Por isso, diante de todo esse processo, a saga de Ícaro: vamos "sair da Matrix", com suas milhares de fórmulas mágicas, recitadas pelos gurutubers de plantão, que falam, falam e...falam, mas estão na Matrix ganhando o "pão nosso de cada dia" e cuspindo, literalmente, no prato em que comem...

Não, não se "sai" simplesmente da Matrix, se a consideramos multidimensional, a partir, primeiro, da nossa tridimensionalidade. Lamento desapontar quem achou que eu iria aqui falar que estamos todos salvos...

Uns falam que podemos minimizar seus impactos, outros falam em otimizar. 

Tantos outros falam em "dar nó e usar a Matrix como ela mesma". Mas, em todos os discursos, um ponto comum: permanência da ideia, do símbolo, da latência do que é matricial, ou seja, sistemicamente fechado e com padrões e repetições dentro de um universo de previsibilidade. 

Nesse plano em que se concebe Matrix como uma ideia - e, apropriada como espetáculo, ideOLOGIA - a Matrix está bem, obrigada. Respaldada, ainda, por um macrossistema: financeiro, econômico, educacional, religioso, político e globalizado, cabeças de serpente que, apesar de cortadas, nascem novamente, com algumas pequenas mudanças. Mas substancialmente iguais. 

Por isso me coloco a pensar no caminho que decidi fazer, que foi deixar, um pouco, a paranoia da matriz externa e megalômana que Neo haveria de destruir sendo o salvador, e me concentrar em um microssistema menos pretensioso (mas também complexo): eu

Percebi, então, que o primeiro movimento consiste no despertar mental, desencadeando, aos poucos e em lentos passos, uma desconstrução de padrões e comportamentos, ressignificação de tudo aquilo que guarda identidade com uma mera cultura de replicação robótica e inconsciente de crenças limitantes, medos, mitos e condicionamentos

Meu mundinho "alternativo" começou, de fato, a ruir, quando descobri que, mesmo no modelo de consumo consciente, vegetarianismo e todos os -ismos, estava, ainda ainda, dentro da caixinha de consumismo, para preencher o vazio existencial da descoberta do vazio existencial do paradigma dominante, de consumo. 

Leitura, leitura, leitura. Terapia alternativa, terapia alternativa, terapia alternativa. Entupindo-me de dados e bits sobre "como sair", cometi o engano de, no processo, chafurdar até o pescoço na Matrix. 

Hein?

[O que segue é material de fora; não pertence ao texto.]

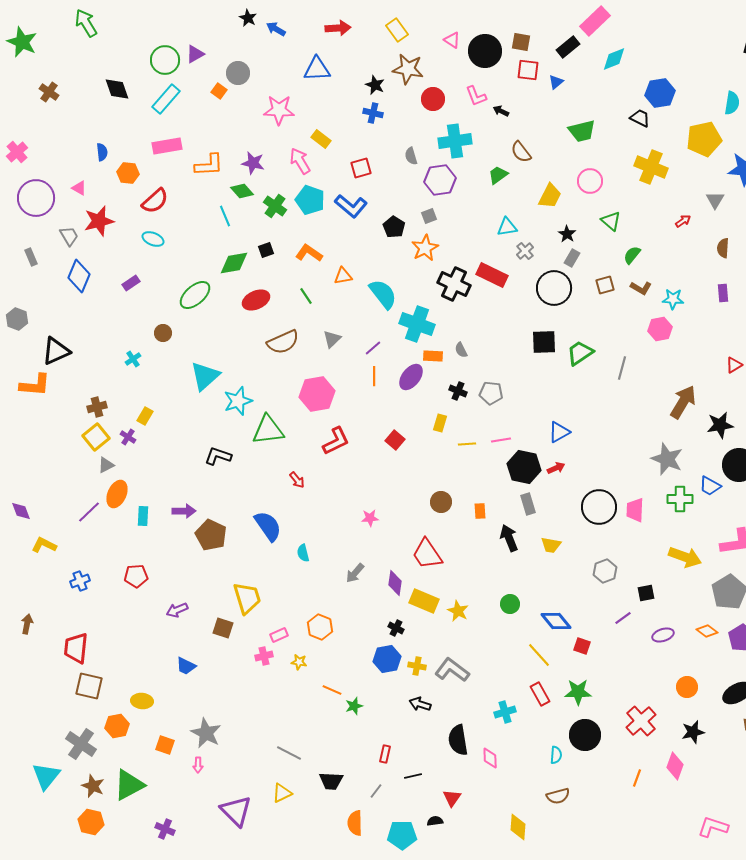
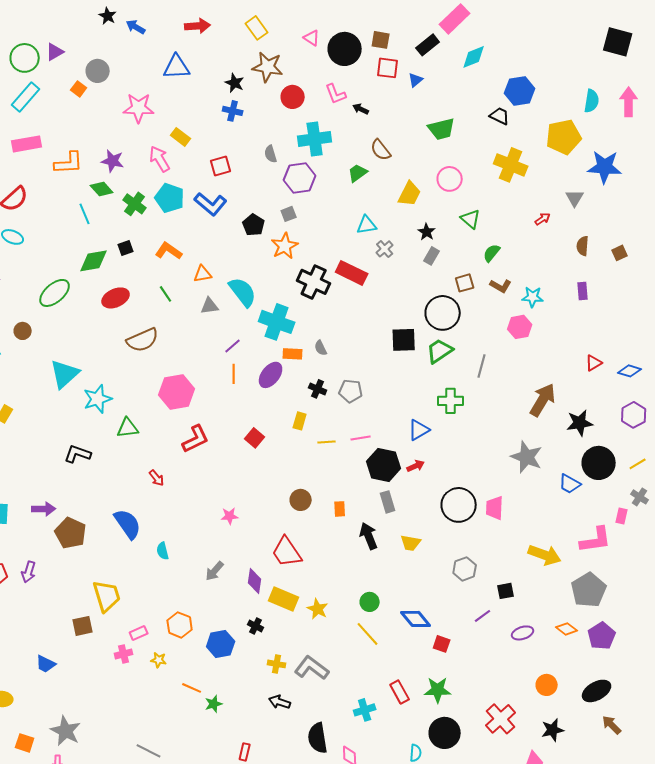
black circle: (554, 288) -> (443, 313), moved
gray triangle: (332, 339) -> (210, 306), moved, turned 36
green triangle: (268, 430) -> (128, 428), size x0.7
green cross: (680, 499) -> (451, 401), moved
purple arrow: (177, 610) -> (29, 572), moved, turned -50
brown square: (223, 628) -> (83, 626), turned -30
yellow line: (539, 655) -> (368, 634), moved
blue hexagon: (387, 659) -> (221, 644), moved

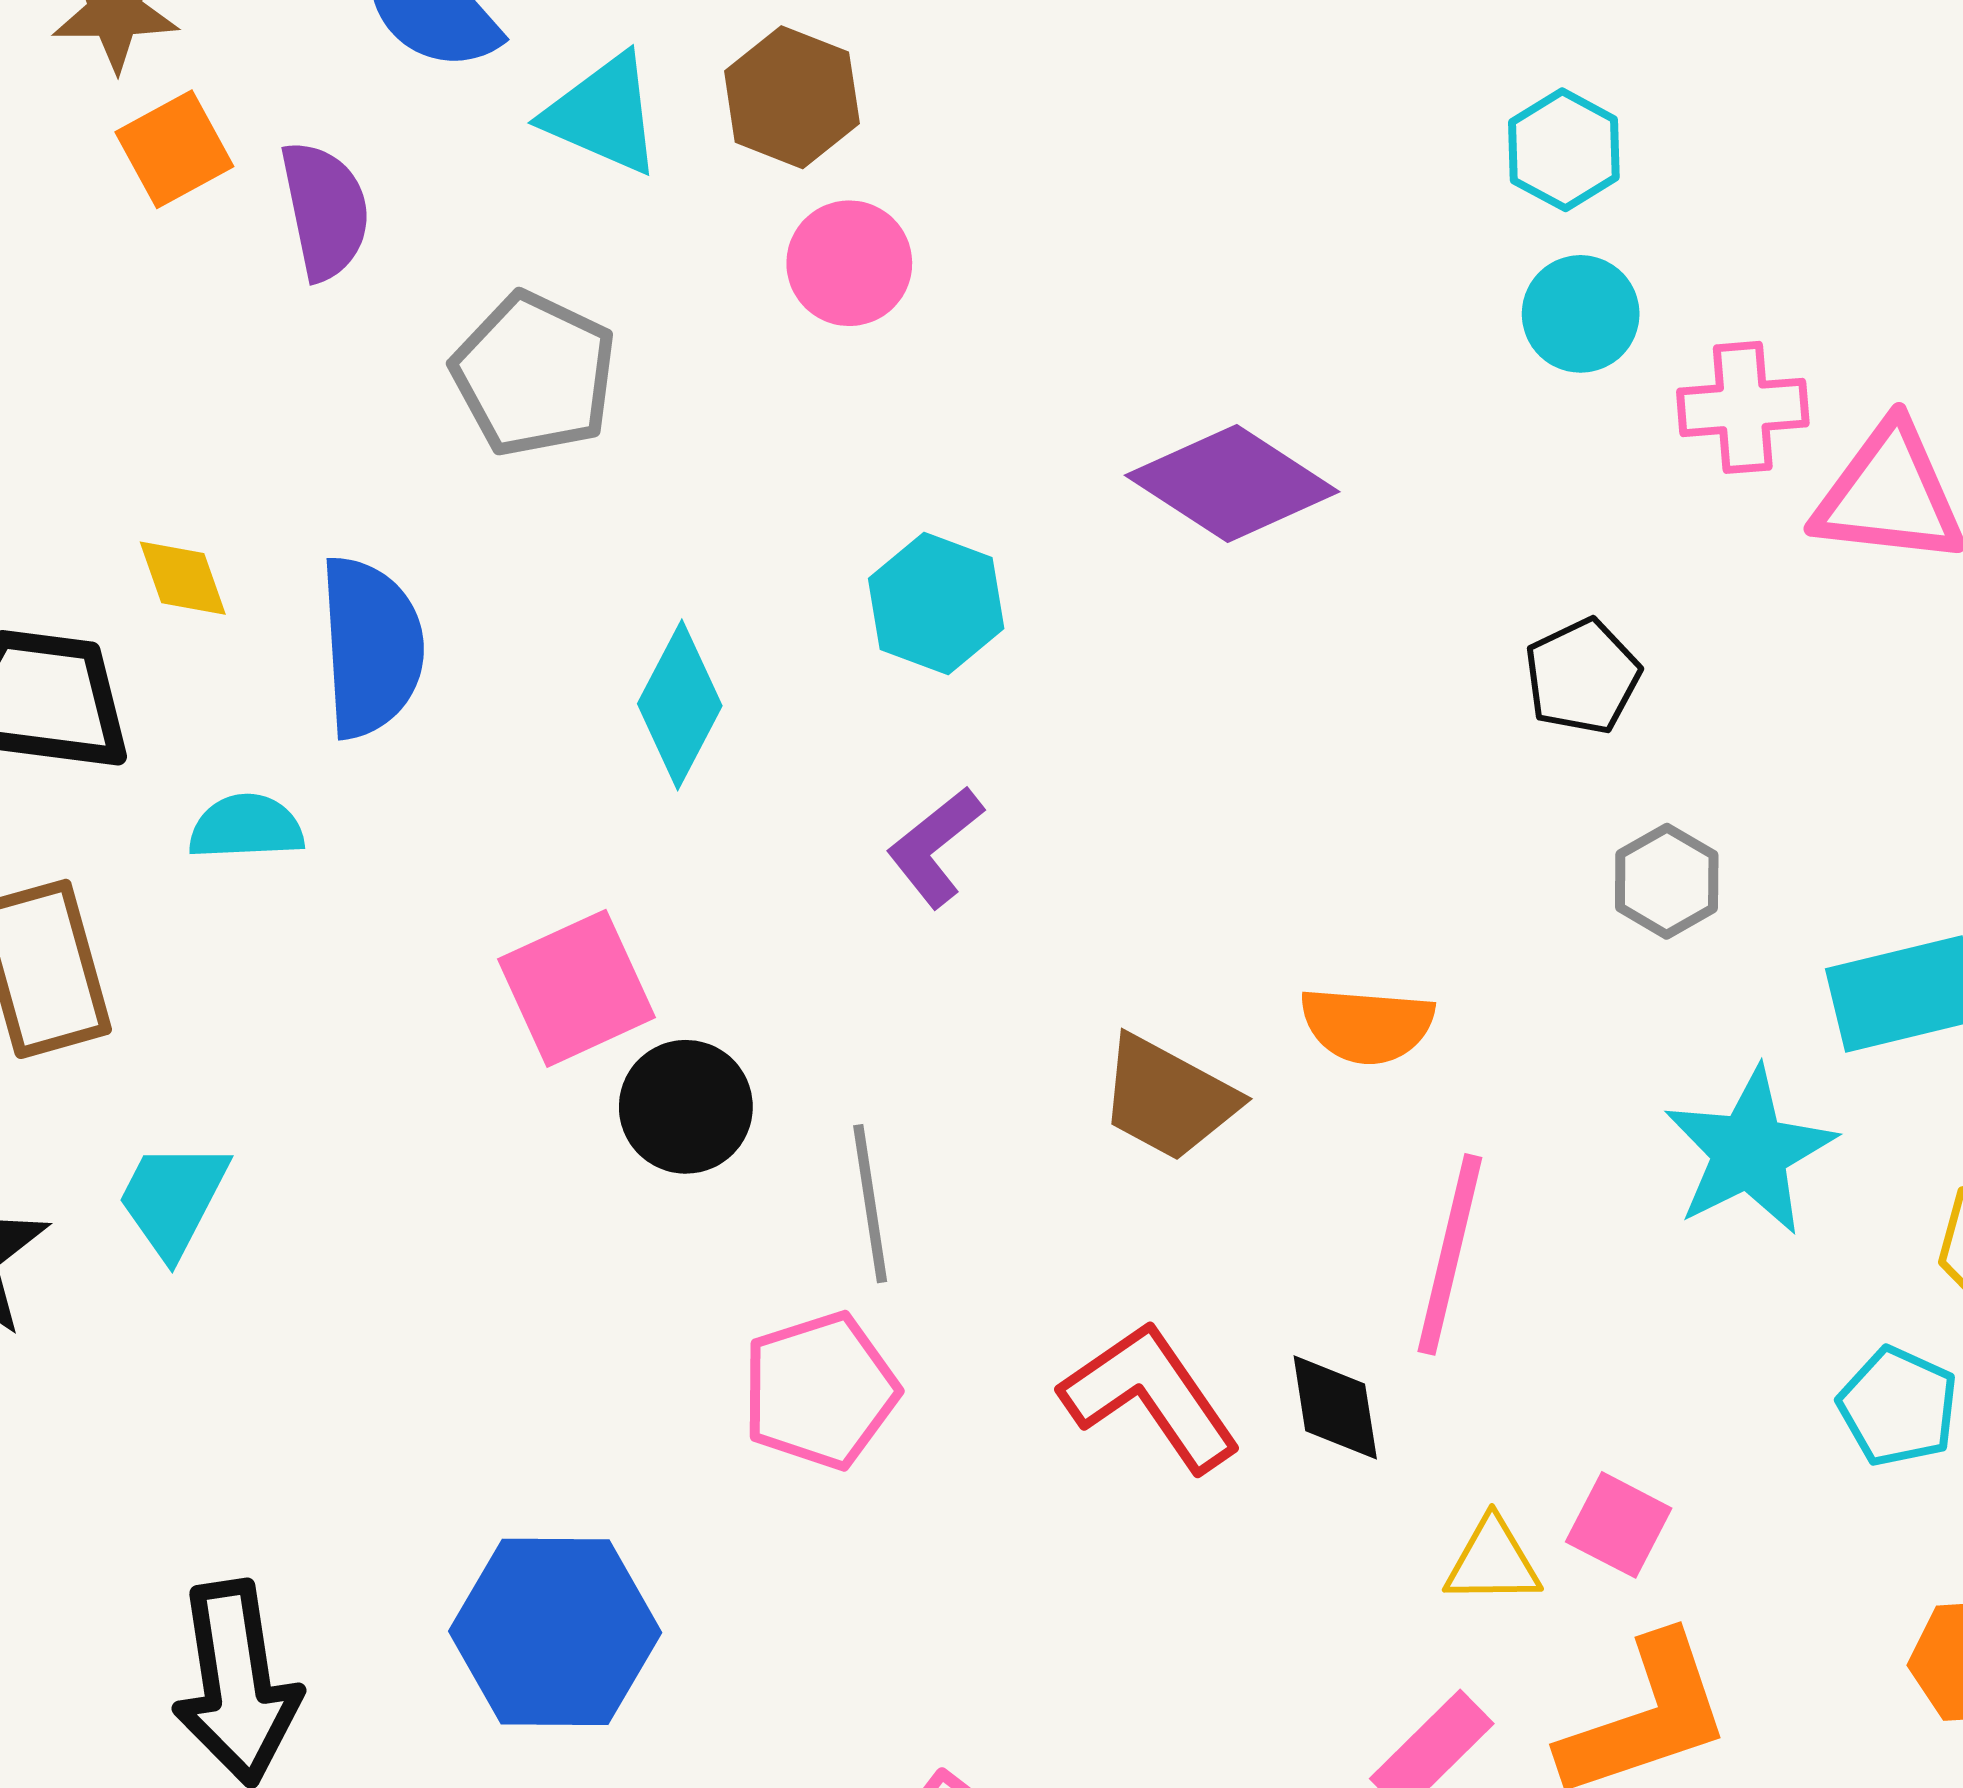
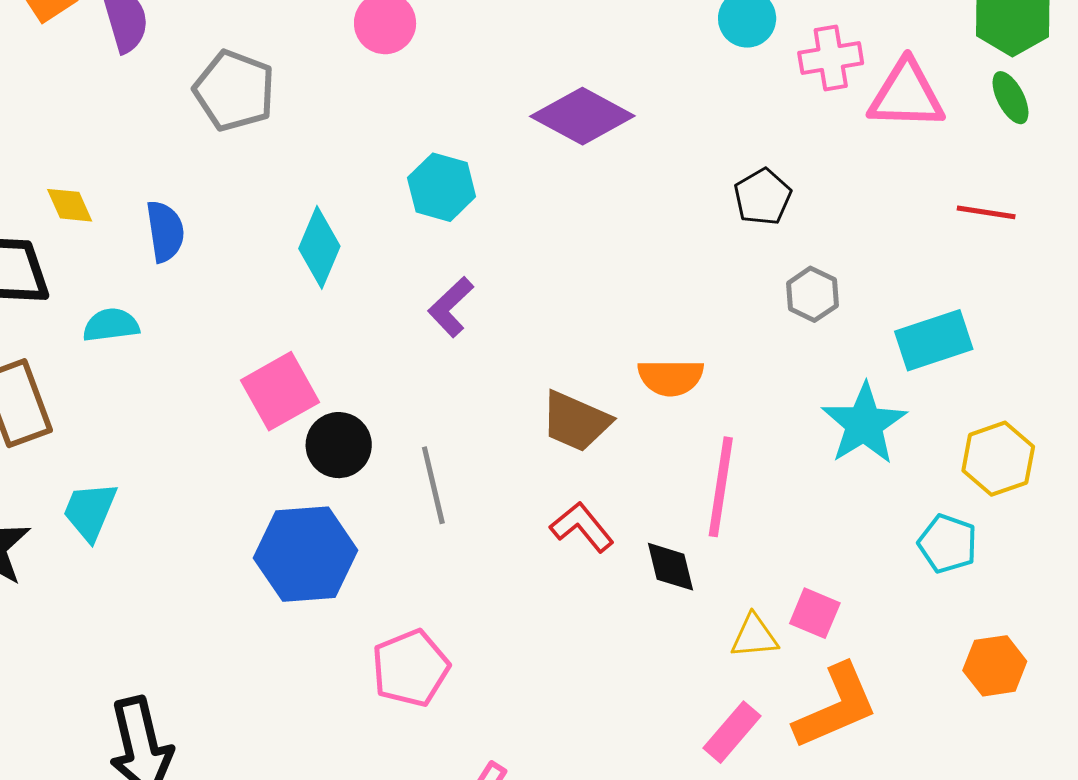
blue semicircle: (371, 647) -> (165, 231), size x0.7
pink pentagon: (820, 1391) -> (410, 668), moved
red L-shape: (1151, 1396) -> (582, 527), moved, size x0.7
blue hexagon: (555, 1632) -> (306, 554), moved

Simples: um cachorro atrás do seu rabo, infinitamente...

O mundo alternativo também pode refletir a Matrix?

Claro, sempre que, em nome de uma "libertação", pegamos carona nos fluxos, sem nos perceber, durante o processo. 

Sem refletir. 

Não adianta deixar de ir ao shopping e passar a comprar em brechó ou trocar roupa se isso se faz como repetição do padrão de fuga da percepção de si, para virar uma aderência ao externo. 

A ausência de reflexão, aliada ao grande sedutor inconsciente - dinheiro ou fluxo de troca - coloca o mais estereotipado mestre na posição de agente Smith, tal qual o mais mundano dos mundanos (no caso do filme, o Cypher, um dos poucos que, tendo acordado, quis voltar).

Qual a fórmula?

Não sei, porque fórmula, geralmente, é algo que tem um sentido universalista, outra pegadinha da Matrix, universalização em rede...rs

E o caminho não é universal em um primeiro momento, mas pessoal, solitário e desafiador, pois, mesmo estando com alguém, família ou até numa multidão, ao final, somos nós quem vamos seguir a jornada.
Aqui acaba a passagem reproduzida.